Leptospirosis is a zoonotic disease caused by infection with pathogenic species of the genus Leptospira—Gram-negative bacteria belonging to the Spirochaetes phylum. To date 22 Leptospira species are known in this genus; including saprophytes and pathogens which have the ability to persist in freshwater. We have isolated three bacteriophages of Leptospira (leptophages) called LE1, LE3 and LE4. All of them are specific to the saprophyte Leptospira biflexa and they belong to the Myoviridae family. Interestingly, prophage-like regions have been found in infectious strains but not in saprophytes. The genome of the lysogenic phage LE1 was previously sequenced (74kb) and its origin of replication was used to design a shuttle vector. The lytic phages LE3 and LE4 are characterized in this study in order to further evaluate the diversity of phages and prophages in the leptospires.

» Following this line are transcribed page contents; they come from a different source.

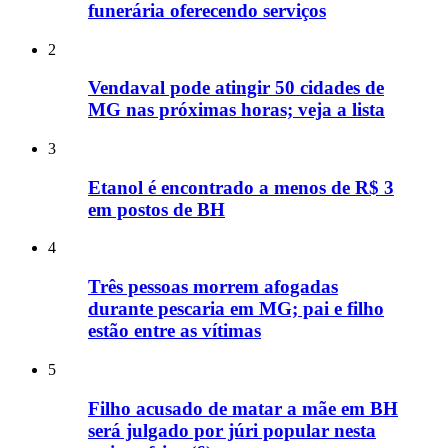
funerária oferecendo serviços
2
Vendaval pode atingir 50 cidades de
MG nas próximas horas; veja a lista
3
Etanol é encontrado a menos de R$ 3
em postos de BH
4
Três pessoas morrem afogadas
durante pescaria em MG; pai e filho
estão entre as vítimas
5
Filho acusado de matar a mãe em BH
será julgado por júri popular nesta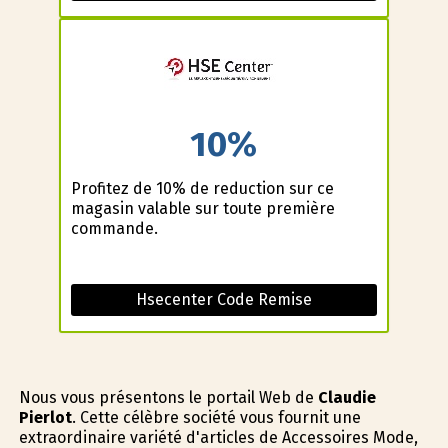
10%
Profitez de 10% de reduction sur ce
magasin valable sur toute première
commande.
Hsecenter Code Remise
Nous vous présentons le portail Web de
Claudie
Pierlot
. Cette célèbre société vous fournit une
extraordinaire variété d'articles de Accessoires Mode,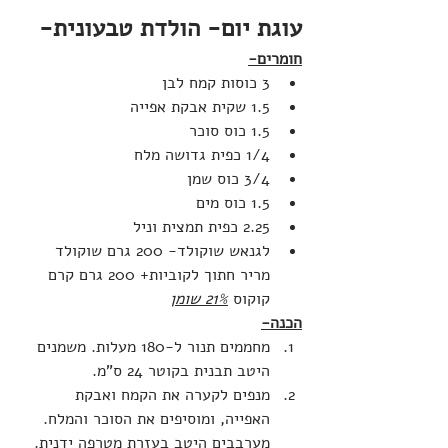
עוגת יום- הולדת טבעונית-
חומרים-
3 כוסות קמח לבן
1.5 שקית אבקת אפייה
1.5 כוס סוכר
1/4 כפית גדושה מלח
3/4 כוס שמן
1.5 כוס מים
2.25 כפית תמצית וניל
לגנאש שוקולד- 200 גרם שוקולד 
מריר חתוך לקוביות+ 200 גרם קרם 
קוקוס 
21% שומן
הכנה-
מחממים תנור ל-180 מעלות. משמנים 
היטב תבנית בקוטר 24 ס"מ.
מנפים לקערה את הקמח ואבקת 
האפייה, ומוסיפים את הסוכר והמלח. 
מערבבים היטב בעזרת מטרפה ידנית.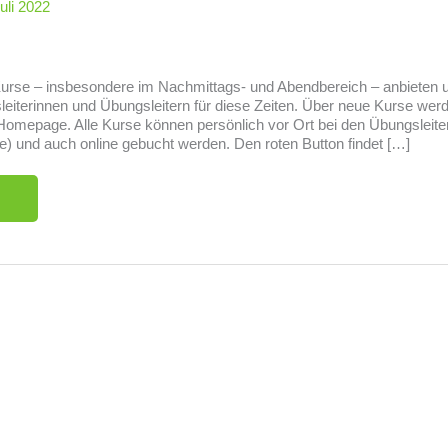
Juli 2022
Kurse – insbesondere im Nachmittags- und Abendbereich – anbieten u
iterinnen und Übungsleitern für diese Zeiten. Über neue Kurse werde
 Homepage. Alle Kurse können persönlich vor Ort bei den Übungsleiter
.de) und auch online gebucht werden. Den roten Button findet […]
Folgt uns auf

LE3 and LE4 have a similar morphology and their genomes are closely related. The 48kb genome of LE4 contains 81 open reading frames (ORFs). Putative functions could be assigned to only 12 gene products (15% of gene content) based on sequence homology and motif searches. Additionally, mass spectrometry analyses were performed on culture supernatants and we were able to consistently identify 11 gene products of phage origin. In order to identify a bacterial LE4 receptor, we selected a phage-resistant L. biflexa mutant strain called RLE4. Whole-genome sequencing of RLE4 allowed the identification of a single nucleotide polymorphism in a gene of the O-antigen locus that introduced a premature stop codon. This result was confirmed by targeted mutagenesis of the aforementioned gene in the WT strain, and suggests that the lipopolysaccharide is a receptor for the phage.

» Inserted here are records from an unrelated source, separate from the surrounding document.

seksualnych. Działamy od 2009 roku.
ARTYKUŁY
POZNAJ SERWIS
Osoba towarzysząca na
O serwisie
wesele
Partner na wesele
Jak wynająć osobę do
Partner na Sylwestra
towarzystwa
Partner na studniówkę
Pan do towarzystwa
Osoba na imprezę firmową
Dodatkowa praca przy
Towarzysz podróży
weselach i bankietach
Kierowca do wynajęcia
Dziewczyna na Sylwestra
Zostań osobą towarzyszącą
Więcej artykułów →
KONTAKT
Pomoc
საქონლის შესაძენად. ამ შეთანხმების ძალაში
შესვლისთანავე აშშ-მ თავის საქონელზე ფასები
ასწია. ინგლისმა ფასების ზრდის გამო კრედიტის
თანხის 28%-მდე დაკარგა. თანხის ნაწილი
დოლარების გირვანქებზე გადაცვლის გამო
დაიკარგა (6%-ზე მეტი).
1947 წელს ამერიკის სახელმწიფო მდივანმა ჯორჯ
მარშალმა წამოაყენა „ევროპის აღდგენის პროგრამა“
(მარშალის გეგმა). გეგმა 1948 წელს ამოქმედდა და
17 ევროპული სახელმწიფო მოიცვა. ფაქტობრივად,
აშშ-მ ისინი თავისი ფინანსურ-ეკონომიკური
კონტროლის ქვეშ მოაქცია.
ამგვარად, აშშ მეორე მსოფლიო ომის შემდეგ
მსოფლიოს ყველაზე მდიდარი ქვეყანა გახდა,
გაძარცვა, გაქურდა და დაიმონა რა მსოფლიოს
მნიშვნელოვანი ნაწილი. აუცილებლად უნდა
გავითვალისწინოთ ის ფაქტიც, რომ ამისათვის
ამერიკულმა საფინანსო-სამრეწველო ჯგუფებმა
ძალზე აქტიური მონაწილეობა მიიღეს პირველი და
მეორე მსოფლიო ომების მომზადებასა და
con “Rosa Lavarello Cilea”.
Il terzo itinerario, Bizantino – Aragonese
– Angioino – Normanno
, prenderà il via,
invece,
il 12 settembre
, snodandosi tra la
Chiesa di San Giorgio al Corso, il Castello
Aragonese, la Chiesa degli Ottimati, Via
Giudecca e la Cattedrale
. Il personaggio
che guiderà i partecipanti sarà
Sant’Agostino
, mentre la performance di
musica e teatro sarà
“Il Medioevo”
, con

Finally, using comparative genomics, LE3 and LE4 exhibited homologies with other prophages in the published Leptospira genomes, which could, together, form a new bacteriophage/prophage group in Leptospira. Moreover, we identified a new LE4-like circular prophage, maintained as a plasmid, in the pathogen L. mayottensis.

Sequencing of these two leptophages will advance several aspects of the field including improved detection methods of prophages in Leptospira genomes, development of genetic tools, identification of novel genes, prediction of hypothetical proteins, and better understanding of phage contribution to bacterial evolution and virulence.